Another logical question is what if the couple remains in MA their whole life but move to FL (a non marriage state) to retire and one spouse dies the next day? Should no Social Security survival benefits be paid after all those years and a legal marriage in MA? What if the couple is in MA when one spouse dies, and the surviving spouse starts receiving Social Security survival benefits but then decides to retire to FL. Should the benefits stop when she moves to FL? These are all real life questions.
I argue, that the law should be written so that once you are in the federal system, triggered by a legal marriage, you stay in the system with respect to the federal government unless that marriage is legally dissolved.
But as I argued in my previous post:
You may ask, how can the federal government grant rights at the federal level, when the state government where the couple resides may not do the same?
There is at least one parallel situation - probably more.

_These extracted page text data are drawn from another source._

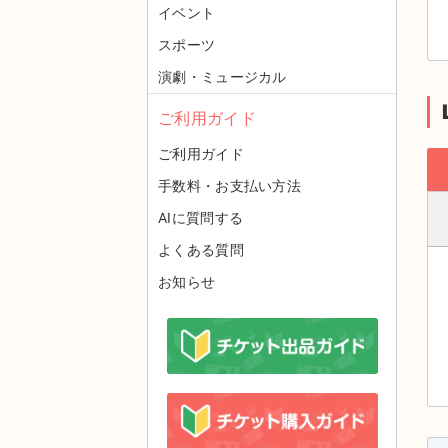
イベント
スポーツ
演劇・ミュージカル
ご利用ガイド
ご利用ガイド
手数料・お支払い方法
AIに質問する
よくある質問
お知らせ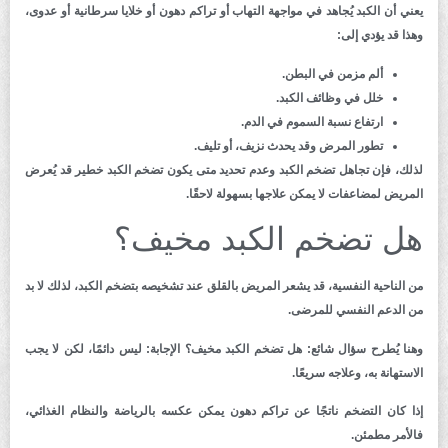
يعني أن الكبد يُجاهد في مواجهة التهاب أو تراكم دهون أو خلايا سرطانية أو عدوى،
وهذا قد يؤدي إلى:
ألم مزمن في البطن.
خلل في وظائف الكبد.
ارتفاع نسبة السموم في الدم.
تطور المرض وقد يحدث نزيف، أو تليف.
لذلك، فإن تجاهل تضخم الكبد وعدم تحديد متى يكون تضخم الكبد خطير قد يُعرض
المريض لمضاعفات لا يمكن علاجها بسهولة لاحقًا.
هل تضخم الكبد مخيف؟
من الناحية النفسية، قد يشعر المريض بالقلق عند تشخيصه بتضخم الكبد، لذلك لا بد
من الدعم النفسي للمرضى.
وهنا يُطرح سؤال شائع: هل تضخم الكبد مخيف؟ الإجابة: ليس دائمًا، لكن لا يجب
الاستهانة به، وعلاجه سريعًا.
إذا كان التضخم ناتجًا عن تراكم دهون يمكن عكسه بالرياضة والنظام الغذائي،
فالأمر مطمئن.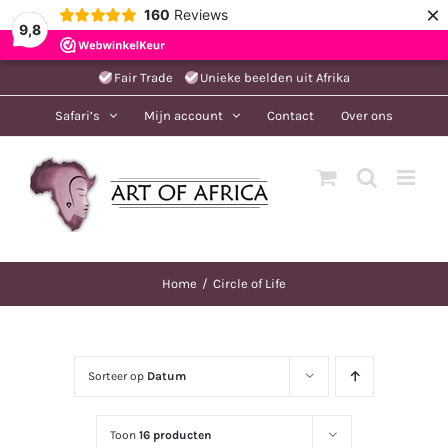
×
160
Reviews
9,8
Ga
Fair Trade
Unieke beelden uit Afrika
naar
Safari’s
Mijn account
Contact
Over ons
inhoud
Home
Circle of Life
Sorteer op
Datum
Toon
16 producten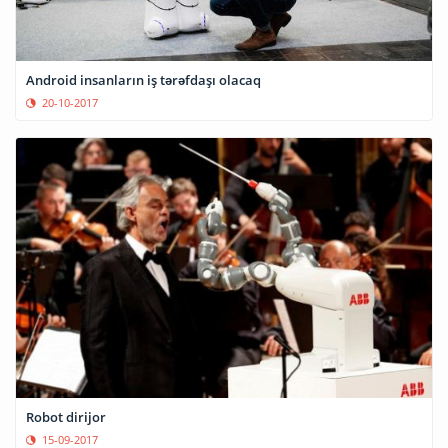
Android insanların iş tərəfdaşı olacaq
20-10-2017
Robot dirijor
15-09-2017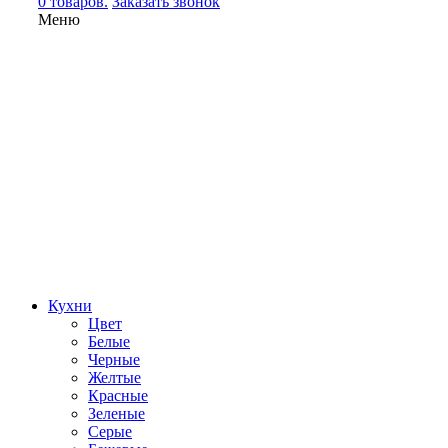
0 товаров.
Заказать звонок
Меню
Кухни
Цвет
Белые
Черные
Желтые
Красные
Зеленые
Серые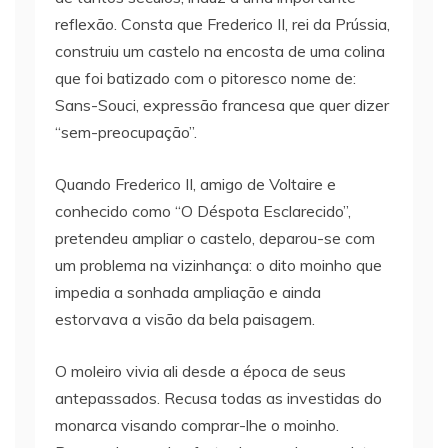
reflexão. Consta que Frederico II, rei da Prússia,
construiu um castelo na encosta de uma colina
que foi batizado com o pitoresco nome de:
Sans-Souci, expressão francesa que quer dizer
“sem-preocupação”.
Quando Frederico II, amigo de Voltaire e
conhecido como “O Déspota Esclarecido”,
pretendeu ampliar o castelo, deparou-se com
um problema na vizinhança: o dito moinho que
impedia a sonhada ampliação e ainda
estorvava a visão da bela paisagem.
O moleiro vivia ali desde a época de seus
antepassados. Recusa todas as investidas do
monarca visando comprar-lhe o moinho.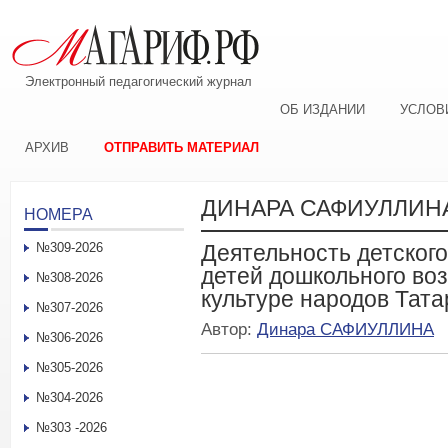
Электронный педагогический журнал
ОБ ИЗДАНИИ
УСЛОВ
АРХИВ
ОТПРАВИТЬ МАТЕРИАЛ
ДИНАРА САФИУЛЛИН
НОМЕРА
№309-2026
Деятельность детског
детей дошкольного воз
№308-2026
культуре народов Тат
№307-2026
Автор:
Динара САФИУЛЛИНА
№306-2026
№305-2026
№304-2026
№303 -2026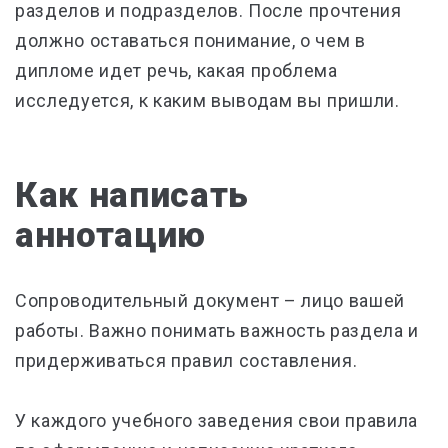
разделов и подразделов. После прочтения
должно оставаться понимание, о чем в
дипломе идет речь, какая проблема
исследуется, к каким выводам вы пришли.
Как написать
аннотацию
Сопроводительный документ – лицо вашей
работы. Важно понимать важность раздела и
придерживаться правил составления.
У каждого учебного заведения свои правила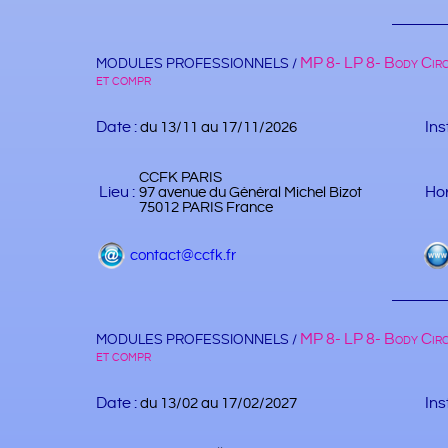
MP 8- LP 8- Body Circ
MODULES PROFESSIONNELS /
et compr
Date :
Ins
du 13/11 au 17/11/2026
CCFK PARIS
Lieu :
Hor
97 avenue du Général Michel Bizot
75012 PARIS France
contact@ccfk.fr
MP 8- LP 8- Body Circ
MODULES PROFESSIONNELS /
et compr
Date :
Ins
du 13/02 au 17/02/2027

Just like marriage licenses, the federal government does not issue doctors' licenses either -- states do. So how does the federal government recognize doctors who can practice in the federal medical system (the Veterans Administration, the military, the public health system, etc.)? It recognizes the state licenses. To practice medicine in the federal system and receive all the rights and benefits granted to a physician by that license, you must hold a license legally obtained from one of the 50 states. Your license may be from MA, but the federal government will recognize you as a doctor in the federal system in Alabama (for example at the VA hospital) even though the state of Alabama will not recognize that license and will not allow you the rights and benefits to practice in their state outside of the VA system. Alabama will not recognize your license to practice medicine from MA even if the federal government does. So just as the state of Alabama does not recognize a same sex marriage license from MA, or a doctors license from MA, the federal government does recognize the doctors license and could do the same with the other license. The federal system and the state system are two separate and independent systems. This is at the heart of federalism that some Republicans like Bob Barr strongly support.

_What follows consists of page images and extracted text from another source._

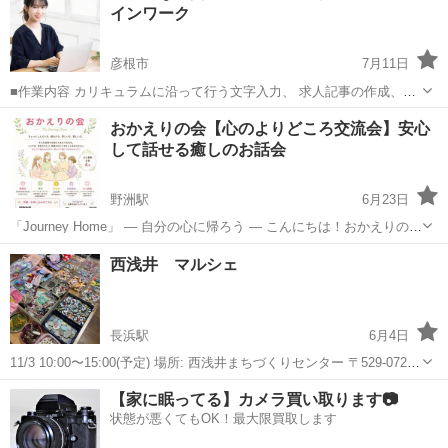
インワーク
彦根市
7月11日
■作業内容 カリキュラムに沿って行う文字入力、 求人記事の作成、お
問い合わせ対応、 SNS運営などを担当していただきます。 ・未経験の
滋賀
彦根市
ワークショップ
オンライン
おかえりの会【心のよりどころ交流会】安心
方でも安心して始められます ・作業量に応じて報 酬アップが見込めま
して話せる癒しのお話会
す ...
野洲駅
6月23日
「Journey Home」 — 自分の心に帰ろう — こんにちは！おかえりの会
の主催をしております、岩本と申します。 この会は、「安心して人と
滋賀
野洲市
野洲駅
ワークショップ
Instagram
西浅井 マルシェ
つながれる場所をつくりたい」という思いから立ち上げた交流の場で
す＾＾ その...
長浜駅
6月4日
11/3 10:00〜15:00(予定) 場所: 西浅井まちづくりセンター 〒529-0721
滋賀県長浜市西浅井町大浦２５９０ マルシェ出店します ご予約お待ち
滋賀
長浜市
長浜駅
ワークショップ
マルシェ
【家に眠ってる】カメラ買い取ります📷
してます 事前予約制 05071225330 mail:...
状態が悪くてもOK！最大限買取します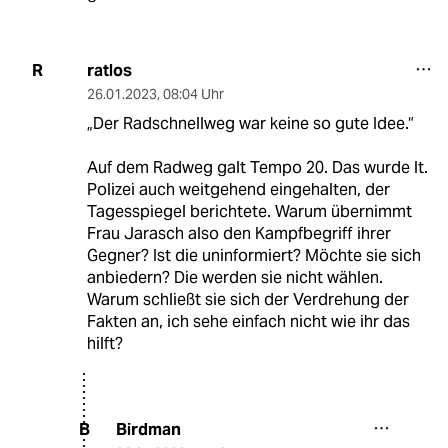
ratlos
R
26.01.2023
,
08:04 Uhr
„Der Radschnellweg war keine so gute Idee.“
Auf dem Radweg galt Tempo 20. Das wurde lt.
Polizei auch weitgehend eingehalten, der
Tagesspiegel berichtete. Warum übernimmt
Frau Jarasch also den Kampfbegriff ihrer
Gegner? Ist die uninformiert? Möchte sie sich
anbiedern? Die werden sie nicht wählen.
Warum schließt sie sich der Verdrehung der
Fakten an, ich sehe einfach nicht wie ihr das
hilft?
Birdman
B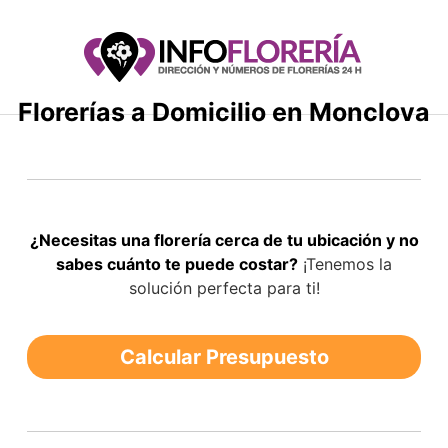
Saltar
al
contenido
Florerías a Domicilio en Monclova
¿Necesitas una florería cerca de tu ubicación y no
sabes cuánto te puede costar?
¡Tenemos la
solución perfecta para ti!
Calcular Presupuesto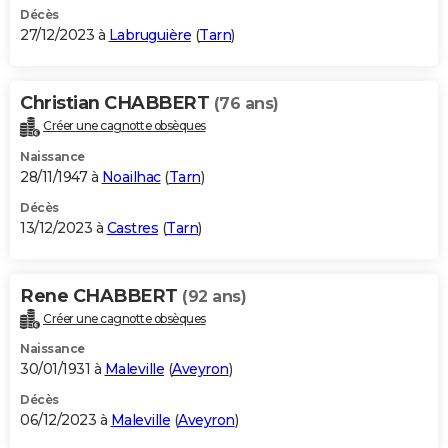
Décès
27/12/2023 à
Labruguière
(
Tarn
)
Christian CHABBERT
(76 ans)
Créer une cagnotte obsèques
Naissance
28/11/1947 à
Noailhac
(
Tarn
)
Décès
13/12/2023 à
Castres
(
Tarn
)
Rene CHABBERT
(92 ans)
Créer une cagnotte obsèques
Naissance
30/01/1931 à
Maleville
(
Aveyron
)
Décès
06/12/2023 à
Maleville
(
Aveyron
)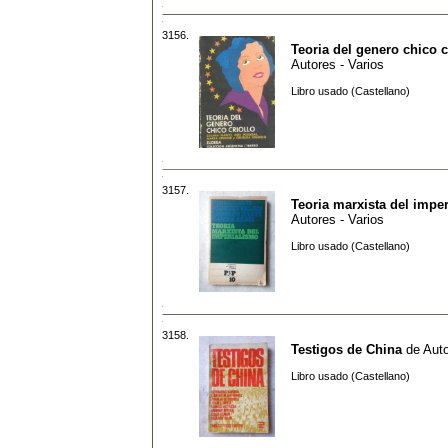
3156.
Teoria del genero chico c
Autores - Varios
Libro usado (Castellano)
3157.
Teoria marxista del impe
Autores - Varios
Libro usado (Castellano)
3158.
Testigos de China
de
Auto
Libro usado (Castellano)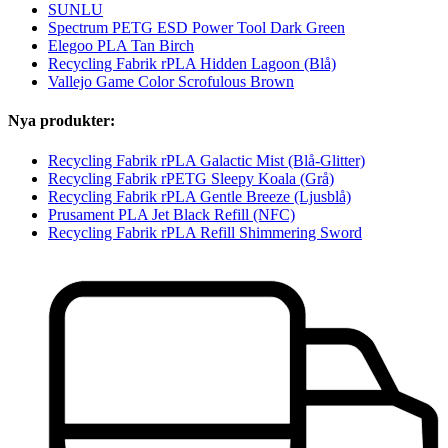
SUNLU
Spectrum PETG ESD Power Tool Dark Green
Elegoo PLA Tan Birch
Recycling Fabrik rPLA Hidden Lagoon (Blå)
Vallejo Game Color Scrofulous Brown
Nya produkter:
Recycling Fabrik rPLA Galactic Mist (Blå-Glitter)
Recycling Fabrik rPETG Sleepy Koala (Grå)
Recycling Fabrik rPLA Gentle Breeze (Ljusblå)
Prusament PLA Jet Black Refill (NFC)
Recycling Fabrik rPLA Refill Shimmering Sword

Another point made by Mark in the discussion part of my prior blog is whether it is too much to ask a poor gay couple to have to travel to one of the coasts to get a civil union or marriage to receive those 1138 federal benefits? Now that Iowa has gay marriage, the people writing this legislation believe there is no need to consider how to get benefits to these people. (That would have required the federal government to create unions -- something that it is not in the business of doing.)
These are exciting times and I am anxious to see what the final legislation looks like. But I think that it is very important that it is written so that people in all 50 states can participate in federal benefits.